**Exercise input**

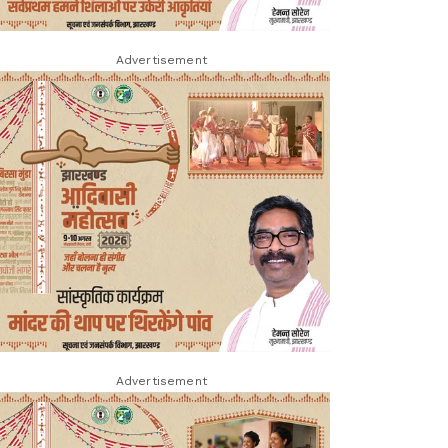
Advertisement
Advertisement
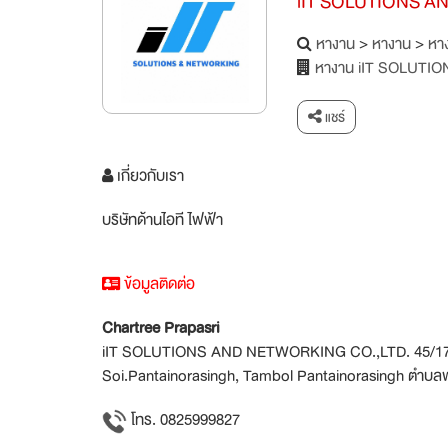
iIT SOLUTIONS A
หางาน
>
หางาน
>
หาง
หางาน iIT SOLUTI
แชร์
เกี่ยวกับเรา
บริษัทด้านไอที ไฟฟ้า
ข้อมูลติดต่อ
Chartree Prapasri
iIT SOLUTIONS AND NETWORKING CO.,LTD. 45/172 
Soi.Pantainorasingh, Tambol Pantainorasingh ตำบลพั
โทร. 0825999827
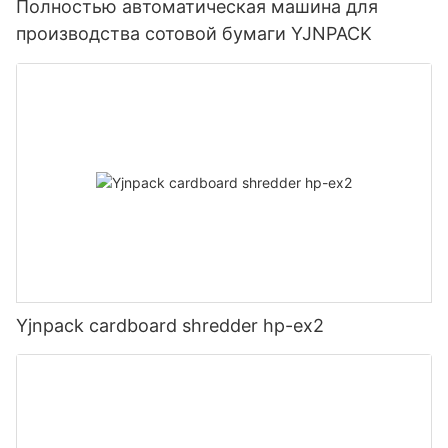
Полностью автоматическая машина для
производства сотовой бумаги YJNPACK
Yjnpack cardboard shredder hp-ex2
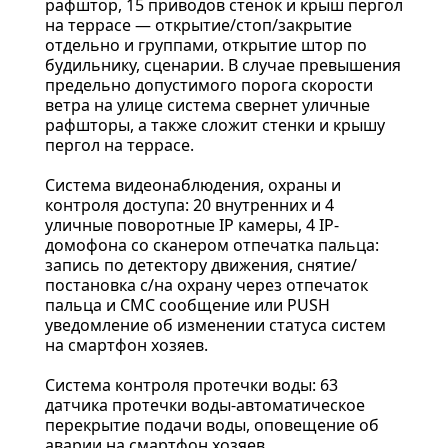
рафштор, 15 приводов стенок и крыш пергол
на террасе — открытие/стоп/закрытие
отдельно и группами, открытие штор по
будильнику, сценарии. В случае превышения
предельно допустимого порога скорости
ветра на улице система свернет уличные
рафшторы, а также сложит стенки и крышу
пергол на террасе.
Система видеонаблюдения, охраны и
контроля доступа: 20 внутренних и 4
уличные поворотные IP камеры, 4 IP-
домофона со сканером отпечатка пальца:
запись по детектору движения, снятие/
постановка с/на охрану через отпечаток
пальца и СМС сообщение или PUSH
уведомление об изменении статуса систем
на смартфон хозяев.
Система контроля протечки воды: 63
датчика протечки воды-автоматическое
перекрытие подачи воды, оповещение об
аварии на смартфон хозяев.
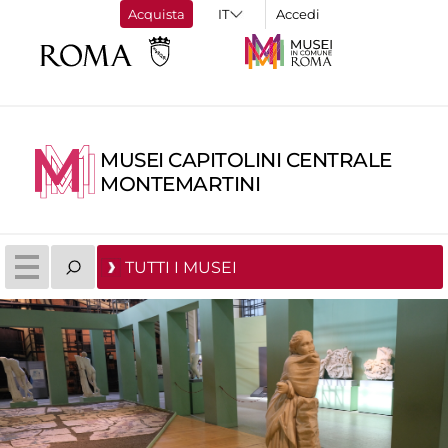
Acquista
Accedi
MUSEI CAPITOLINI CENTRALE
MONTEMARTINI
TUTTI I MUSEI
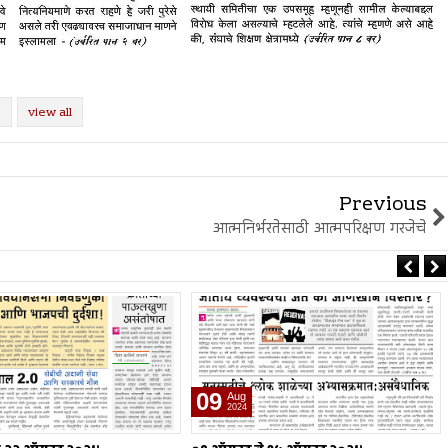
view all
Previous
आत्मनिर्भरतेसाठी आत्मपरिक्षण गरजेचे
02
Aug
2024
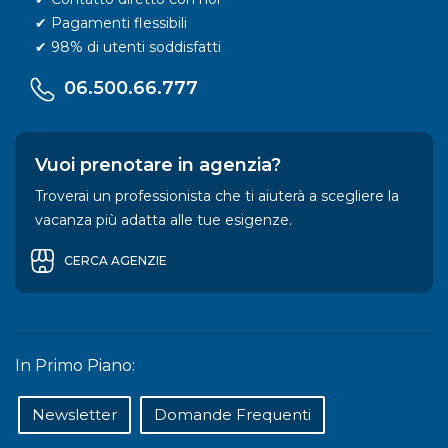
✔ Pagamenti flessibili
✔ 98% di utenti soddisfatti
06.500.66.777
Vuoi prenotare in agenzia?
Troverai un professionista che ti aiuterà a scegliere la
vacanza più adatta alle tue esigenze.
CERCA AGENZIE
In Primo Piano:
Newsletter
Domande Frequenti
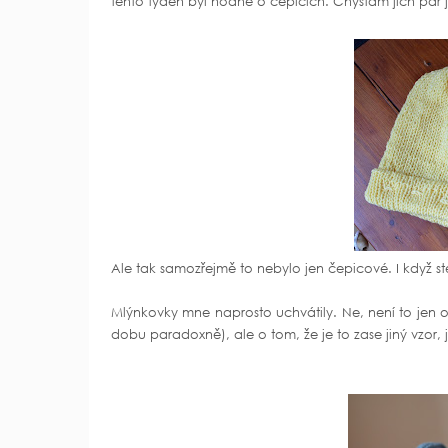
tento týden byl hodně o čepicích. Chystám jich pár ja
Ale tak samozřejmě to nebylo jen čepicové. I když 
Mlýnkovky mne naprosto uchvátily. Ne, není to jen o r
dobu paradoxně), ale o tom, že je to zase jiný vzor, j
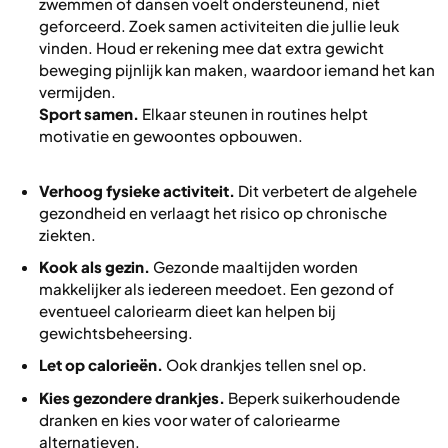
zwemmen of dansen voelt ondersteunend, niet
geforceerd. Zoek samen activiteiten die jullie leuk
vinden. Houd er rekening mee dat extra gewicht
beweging pijnlijk kan maken, waardoor iemand het kan
vermijden.
Sport samen.
Elkaar steunen in routines helpt
motivatie en gewoontes opbouwen.
Verhoog fysieke activiteit.
Dit verbetert de algehele
gezondheid en verlaagt het risico op chronische
ziekten.
Kook als gezin.
Gezonde maaltijden worden
makkelijker als iedereen meedoet. Een gezond of
eventueel caloriearm dieet kan helpen bij
gewichtsbeheersing.
Let op calorieën.
Ook drankjes tellen snel op.
Kies gezondere drankjes.
Beperk suikerhoudende
dranken en kies voor water of caloriearme
alternatieven.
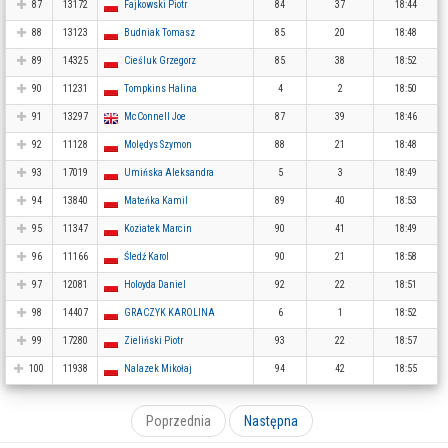
87
13172
Fajkowski Piotr
84
37
18:44
88
13123
Budniak Tomasz
85
20
18:48
89
14325
Cieśluk Grzegorz
85
38
18:52
90
11231
Tompkins Halina
4
2
18:50
91
13297
McConnell Joe
87
39
18:46
92
11128
Molędys Szymon
88
21
18:48
93
17019
Umińska Aleksandra
5
3
18:49
94
13840
Mateńka Kamil
89
40
18:53
95
11347
Koziatek Marcin
90
41
18:49
96
11166
Śledź Karol
90
21
18:58
97
12081
Holoyda Daniel
92
22
18:51
98
14407
GRACZYK KAROLINA
6
1
18:52
99
17280
Zieliński Piotr
93
22
18:57
100
11938
Nalazek Mikołaj
94
42
18:55
Poprzednia
Następna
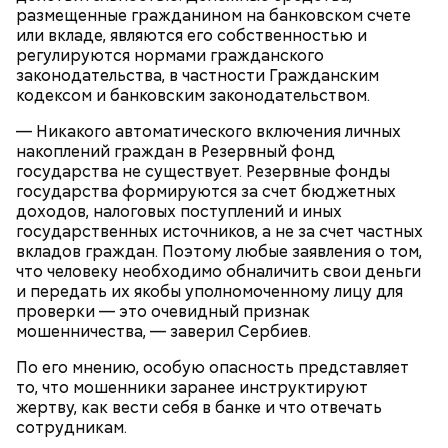
размещенные гражданином на банковском счете
или вкладе, являются его собственностью и
регулируются нормами гражданского
законодательства, в частности Гражданским
кодексом и банковским законодательством.
— Никакого автоматического включения личных
накоплений граждан в Резервный фонд
государства не существует. Резервные фонды
государства формируются за счет бюджетных
доходов, налоговых поступлений и иных
государственных источников, а не за счет частных
вкладов граждан. Поэтому любые заявления о том,
что человеку необходимо обналичить свои деньги
и передать их якобы уполномоченному лицу для
проверки — это очевидный признак
мошенничества, — заверил Сербиев.
По его мнению, особую опасность представляет
то, что мошенники заранее инструктируют
жертву, как вести себя в банке и что отвечать
сотрудникам.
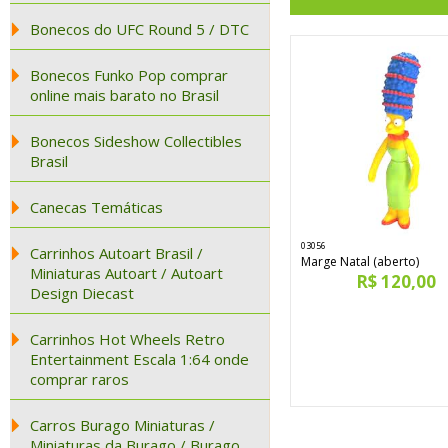
Bonecos do UFC Round 5 / DTC
Bonecos Funko Pop comprar
online mais barato no Brasil
Bonecos Sideshow Collectibles
Brasil
Canecas Temáticas
03056
Carrinhos Autoart Brasil /
Marge Natal (aberto)
Miniaturas Autoart / Autoart
R$ 120,00
Design Diecast
Carrinhos Hot Wheels Retro
Entertainment Escala 1:64 onde
comprar raros
Carros Burago Miniaturas /
Miniaturas da Burago / Burago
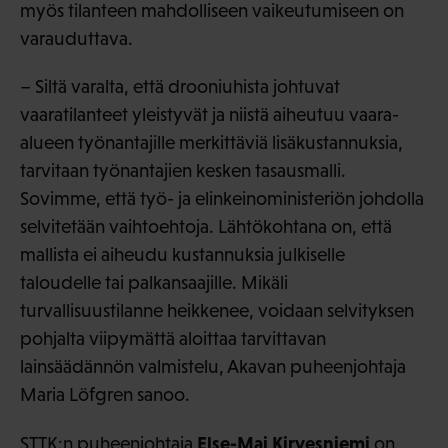
myös tilanteen mahdolliseen vaikeutumiseen on
varauduttava.
– Siltä varalta, että drooniuhista johtuvat
vaaratilanteet yleistyvät ja niistä aiheutuu vaara-
alueen työnantajille merkittäviä lisäkustannuksia,
tarvitaan työnantajien kesken tasausmalli.
Sovimme, että työ- ja elinkeinoministeriön johdolla
selvitetään vaihtoehtoja. Lähtökohtana on, että
mallista ei aiheudu kustannuksia julkiselle
taloudelle tai palkansaajille. Mikäli
turvallisuustilanne heikkenee, voidaan selvityksen
pohjalta viipymättä aloittaa tarvittavan
lainsäädännön valmistelu, Akavan puheenjohtaja
Maria Löfgren sanoo.
Else-Mai Kirvesniemi
STTK:n puheenjohtaja
on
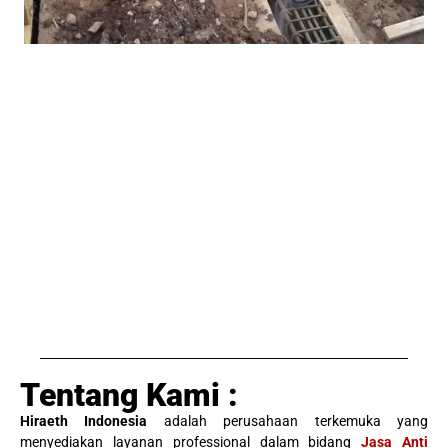
Tentang Kami :
Hiraeth Indonesia
adalah perusahaan terkemuka yang
menyediakan layanan professional dalam bidang
Jasa Anti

**Aim of the exercise**
Tally the lines of the material above that include the string "смартфон", then give only the tally.

**Exercise solution**
2